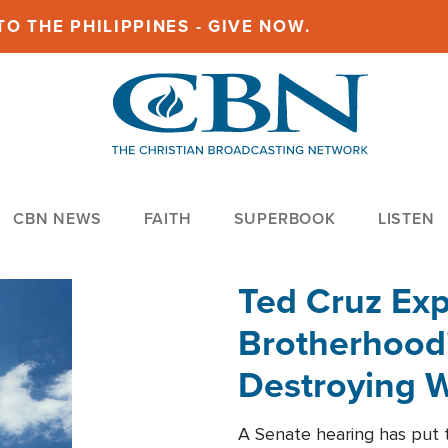
O THE PHILIPPINES - GIVE NOW.
CBN NEWS
FAITH
SUPERBOOK
LISTEN
Ted Cruz Ex
Brotherhood'
Destroying W
Within'
A Senate hearing has put t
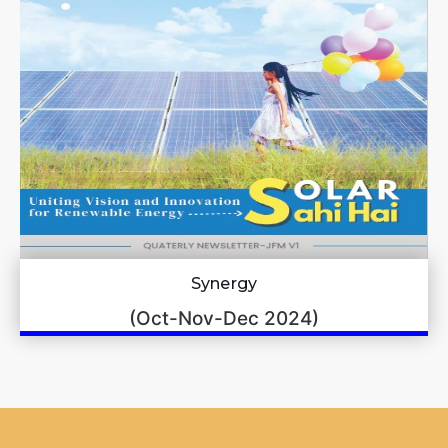
Synergy
(Oct-Nov-Dec 2024)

* WORK ORDER
This exercise calls for a verbatim output of the entries, pictures omitted.

* PROBLEM SOLUTION
O THE PHILIPPINES - GIVE NOW.
CBN NEWS
FAITH
SUPERBOOK
LISTEN
Ted Cruz Ex
Brotherhood'
Destroying W
Within'
A Senate hearing has put t
Synergy
(Oct-Nov-Dec 2024)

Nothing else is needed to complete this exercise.